I began the week by shortlisting which functions should be included in the final benchmark set for toqito. To make this decision, I ranked the repository files by import frequency and selected functions that would give both breadth and depth of coverage. Functions like toqito.states.basis, toqito.matrix_ops.to_density_matrix, and toqito.perms.permute_systems made the cut, while utility checks like is_square and is_density were excluded as they didn’t provide meaningful benchmarking data.

The majority of the week went into implementing PR #19 , which introduced 48 commits worth of benchmarks spanning core linear algebra, states, permutations, and channels.
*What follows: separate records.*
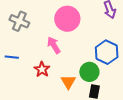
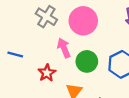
gray cross: (19, 21) -> (46, 17), moved
green circle: (89, 72) -> (87, 61), moved

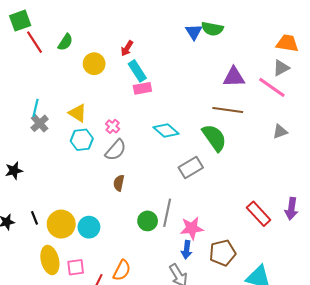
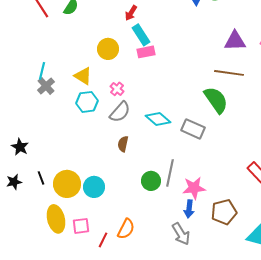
yellow circle: (94, 64) -> (108, 49), moved
cyan diamond: (166, 131) -> (158, 119), moved
gray rectangle: (191, 168) -> (193, 129), turned 55
black star: (14, 171) -> (20, 147), moved, turned -30

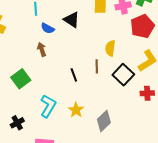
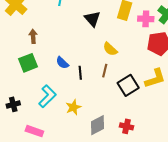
blue semicircle: (48, 28) -> (62, 63), moved
yellow semicircle: (110, 48) -> (110, 49), moved, turned -70
brown arrow: (42, 49) -> (33, 36), moved
red cross: (147, 93) -> (127, 126), moved

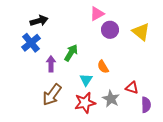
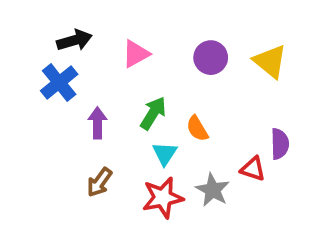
pink triangle: (97, 14) -> (136, 54), moved
green arrow: (71, 53) -> (153, 113), moved
brown arrow: (52, 95) -> (99, 182), size x0.7
purple semicircle: (146, 105) -> (280, 144), moved

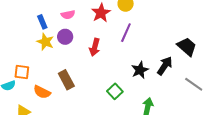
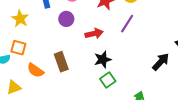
yellow star: (45, 42) -> (20, 19), moved
red arrow: (95, 47) -> (94, 34), turned -126
black star: (140, 70) -> (103, 59), moved

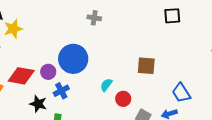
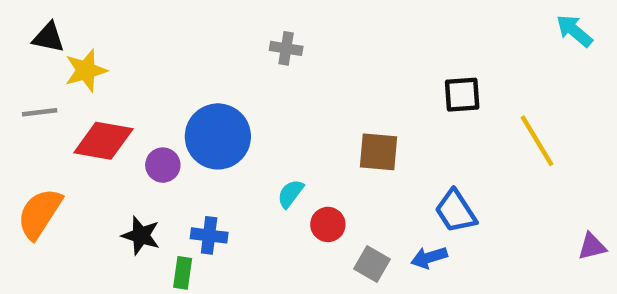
black square: (172, 16) -> (462, 95), moved
gray cross: (94, 18) -> (286, 48), moved
red diamond: (21, 76) -> (103, 141), moved
blue cross: (61, 91) -> (209, 235), moved, turned 35

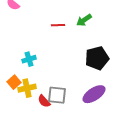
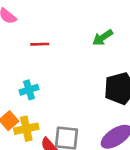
red line: (58, 25) -> (40, 44), moved

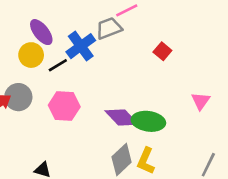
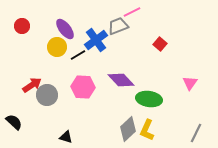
gray circle: (18, 97) -> (47, 95), moved
purple diamond: (122, 117) -> (121, 80), moved

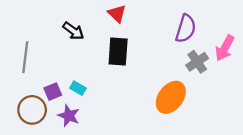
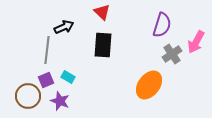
black arrow: (73, 31) -> (64, 27), turned -60
gray line: (25, 57) -> (47, 50), moved

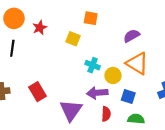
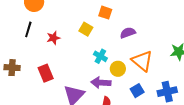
red star: (40, 28) -> (53, 38), moved
purple semicircle: (132, 36) -> (128, 33), moved
blue square: (128, 97) -> (137, 91), moved, turned 32

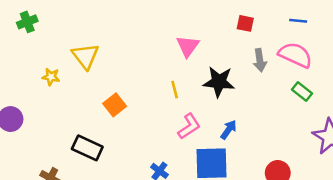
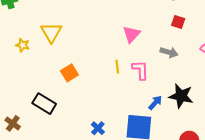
gray arrow: (260, 60) -> (169, 52), moved, turned -72
black star: (219, 82) -> (181, 96), moved
pink L-shape: (189, 126) -> (140, 70), moved, turned -65

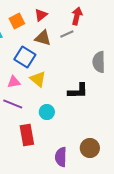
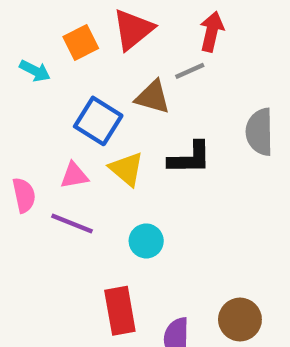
red triangle: (41, 15) -> (133, 29), size x1.5
brown triangle: (43, 38) -> (153, 97), moved
black L-shape: (78, 91) -> (190, 158), moved
red rectangle: (27, 135) -> (120, 311), moved

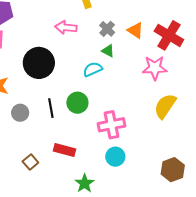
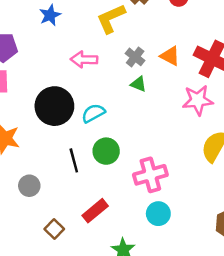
cyan semicircle: (93, 69) -> (93, 113), moved
gray circle: (20, 113) -> (29, 186), moved
red rectangle: (65, 150) -> (95, 211), turned -50

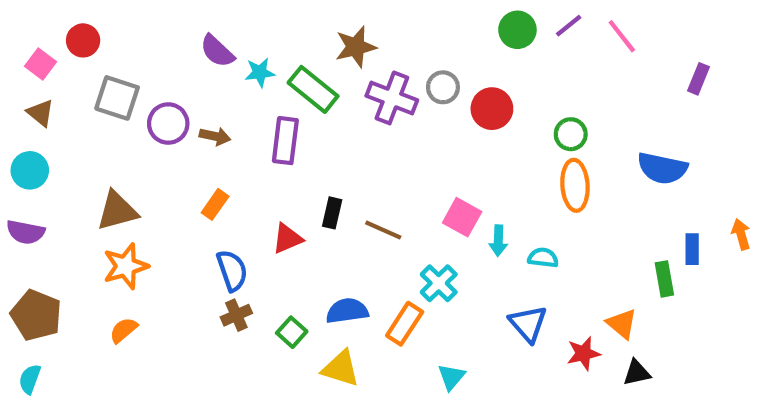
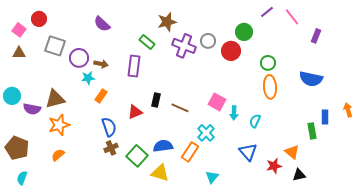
green circle: (517, 30) -> (244, 32), moved
cyan star: (260, 72) -> (88, 78), moved
purple rectangle: (698, 79) -> (316, 36), moved
green rectangle: (313, 89) -> (147, 42), size x0.7
brown triangle: (40, 113) -> (19, 53), turned -40
cyan circle: (30, 170) -> (12, 96), moved
purple semicircle: (26, 232) -> (32, 109), moved
cyan semicircle: (543, 258) -> (255, 121), turned -72
green square: (292, 332) -> (137, 156), size x1.5
cyan semicircle: (30, 379) -> (22, 178), moved

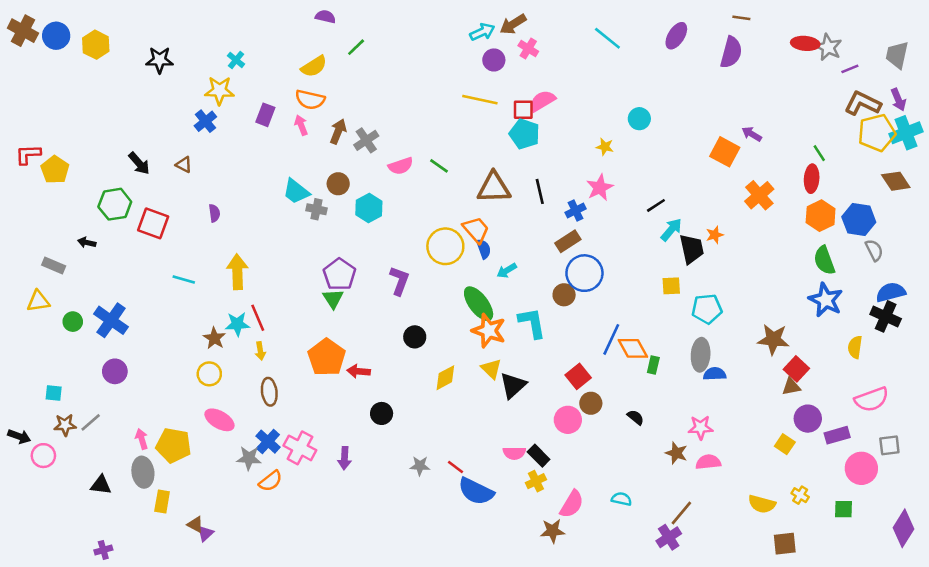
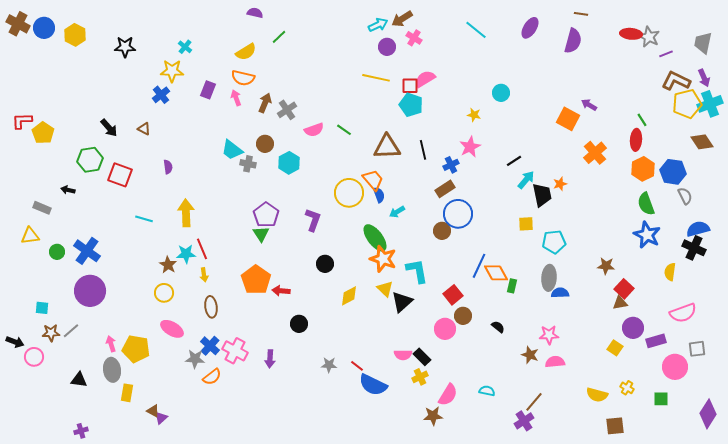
cyan L-shape: (532, 323) -> (417, 271), moved
brown star: (773, 339) -> (606, 266), size x0.7
purple circle: (115, 371) -> (90, 291), size x1.6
In parallel, I also added support for ketjl benchmarks (PR #20 ), bringing Julia into parity with toqito and qutipy.

By the end of the week, the project had CI workflows running benchmarks for all three libraries, with over a dozen new functions benchmarked consistently across implementations.

Progress:

  • PR #19
    • Added benchmarks for 20+ core functions across toqito and qutipy.
    • Added benchmarks for random generators.
    • Introduced CI workflows for both toqito and qutipy benchmark runs.
  • PR #20 Add benchmarks in ketjl
    • Added Julia (ketjl) benchmarks for most of the same functions as above.

Issues:

  • In ketjl benchmarks, boolean values in configs (e.g., True) needed to be handled as strings for proper run ID-ing; otherwise Julia treated them as logical values, which caused merge issues.

  • Some placeholder/commented-out benchmark suites (e.g., apply_map) still need bug fixes before enabling.